I like my 12" Powerbook. My mom bought it for me on educational discount (which, sadly, isn't that much). Honestly, had I been in the market for something with a bigger footprint, I would not have gotten the 15" model. I probably would have gone for a Dell 600M with the coupon code I had when I was pricing these out.
The Mac is easily be most mobile machine I have ever seen or laid hands on. It goes to and comes out of sleep in less than a second - no matter how long it's been asleep for. If I turn off the Bluetooth and Airport adapters, it'll sleep for days on a mostly full battery charge. Really nice, since I never have to reboot. Cruising for Wifi hotspots at Logan Airport (when I was on a business trip a couple weeks ago) was way easier than my traveling buddy from work who had one of work's loaner (windows) laptops.
Battery life has been outstanding.
Software wise... my major disappointment thus far has only been the fact that there's not a Linux driver for the Airport Extreme card. Given the lack of PCMCIA slots on the 12" models... I decided not to try Linux on here. At least not yet. I haven't had motivation to move to Tiger, but maybe when I do, I'll repartition and dedicate some space to a Linux install. Yeah, some of Apple's built in apps really blow (iChat being one that comes to mind) but VersionTracker.com is a great tool for getting the apps you need. Contrary to popular belief, there is plenty of Open Source and Freeware stuff floating around to do what you need. I installed Portage for PPC-MacOS on here as well, which isn't altogether too useful yet but it's getting there. Definitely install the X11 user and dev libs on it when you get it, first thing, if you get one. One more thing - iPhoto kicks tail. One unified interface for grabbin' your pics, no drivers or cheesy grabber software to install, no matter what kind of camera they come off of.... definitely an awesome way to interface with your cam.
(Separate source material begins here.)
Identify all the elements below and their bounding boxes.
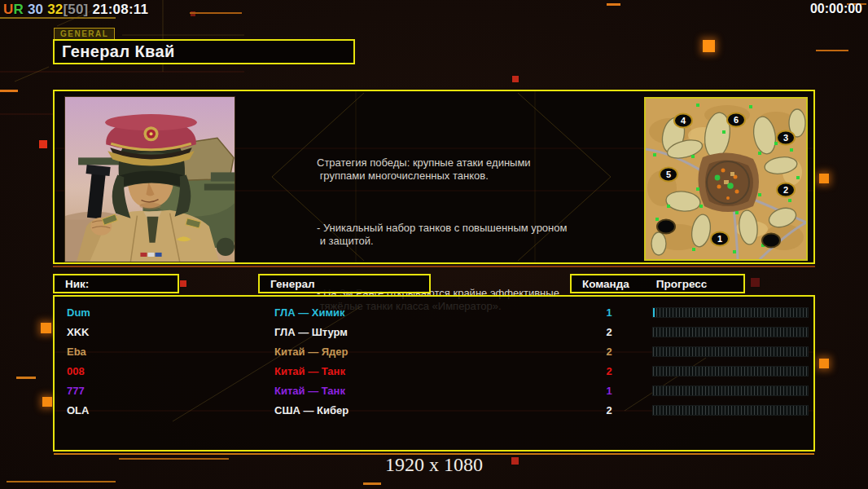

Have I regretted switching to the Apple? Yeah, at times there's been stuff that I've wanted to do that is pretty straightforward on Windows that's bass ackwards on OS X. But then I grab my machine and head to the coffee shop.... and I just throw the Bluetooth wireless mouse in a pocket and grab the laptop itself - no power adapters, no expansion cards, nothing the plug in - and I've got several good hours of power surfing to do while sipping my favorite latte. And then I don't regret getting the Mac. It's mobility is incredible. A lot of those things would hold true with the 15" model as well....
However, one thing I didn't buy the laptop to do was play games. I loaded Wolfenstein ET, just for giggles, but haven't really tried to play it yet at all (can't find anyone to play with). All my games are Windows games and when I want to play... I sit down at my full-power desktop machine. I find myself using that thing less and less though, bewteen the laptop and the HTPC machine.